- Opening Delimiter -
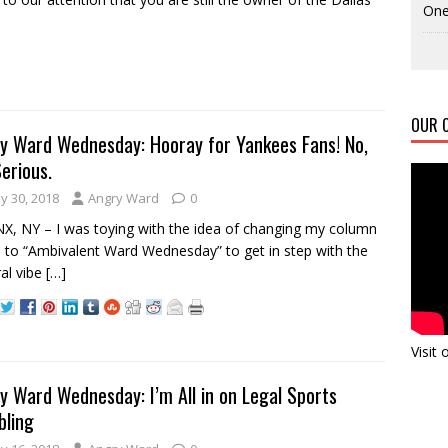
One
OUR C
y Ward Wednesday: Hooray for Yankees Fans! No,
Serious.
y 30, 2018
Angry Ward
0
, NY – I was toying with the idea of changing my column
to “Ambivalent Ward Wednesday” to get in step with the
al vibe
[…]
Visit
y Ward Wednesday: I’m All in on Legal Sports
ling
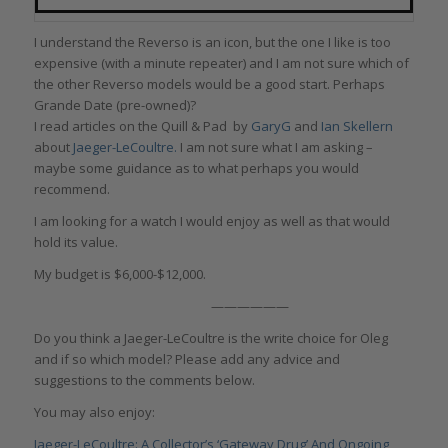
I understand the Reverso is an icon, but the one I like is too
expensive (with a minute repeater) and I am not sure which of
the other Reverso models would be a good start. Perhaps
Grande Date (pre-owned)?
I read articles on the Quill & Pad by
GaryG
and
Ian Skellern
about
Jaeger-LeCoultre.
I am not sure what I am asking –
maybe some guidance as to what perhaps you would
recommend.
I am looking for a watch I would enjoy as well as that would
hold its value.
My budget is $6,000-$12,000.
——————
Do you think a Jaeger-LeCoultre is the write choice for Oleg
and if so which model? Please add any advice and
suggestions to the comments below.
You may also enjoy:
Jaeger-LeCoultre: A Collector’s ‘Gateway Drug’ And Ongoing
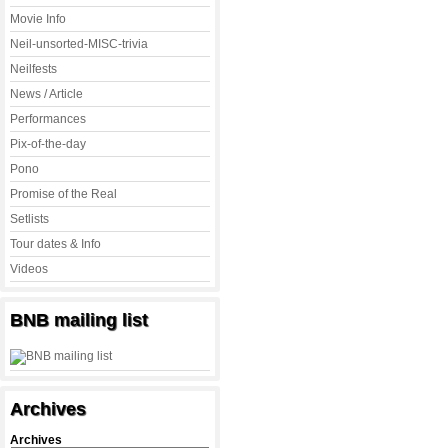
Movie Info
Neil-unsorted-MISC-trivia
Neilfests
News / Article
Performances
Pix-of-the-day
Pono
Promise of the Real
Setlists
Tour dates & Info
Videos
BNB mailing list
Archives
Archives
- Closing Delimiter -
You are asked to reproduce each line above exactly, but to exclude the pictures.

One
OUR C
y Ward Wednesday: Hooray for Yankees Fans! No,
Serious.
y 30, 2018
Angry Ward
0
, NY – I was toying with the idea of changing my column
to “Ambivalent Ward Wednesday” to get in step with the
al vibe
[…]
Visit
y Ward Wednesday: I’m All in on Legal Sports
ling
I understand the Reverso is an icon, but the one I like is too
expensive (with a minute repeater) and I am not sure which of
the other Reverso models would be a good start. Perhaps
Grande Date (pre-owned)?
I read articles on the Quill & Pad by
GaryG
and
Ian Skellern
about
Jaeger-LeCoultre.
I am not sure what I am asking –
maybe some guidance as to what perhaps you would
recommend.
I am looking for a watch I would enjoy as well as that would
hold its value.
My budget is $6,000-$12,000.
——————
Do you think a Jaeger-LeCoultre is the write choice for Oleg
and if so which model? Please add any advice and
suggestions to the comments below.
You may also enjoy:
Jaeger-LeCoultre: A Collector’s ‘Gateway Drug’ And Ongoing
Movie Info
Neil-unsorted-MISC-trivia
Neilfests
News / Article
Performances
Pix-of-the-day
Pono
Promise of the Real
Setlists
Tour dates & Info
Videos
BNB mailing list
Archives
Archives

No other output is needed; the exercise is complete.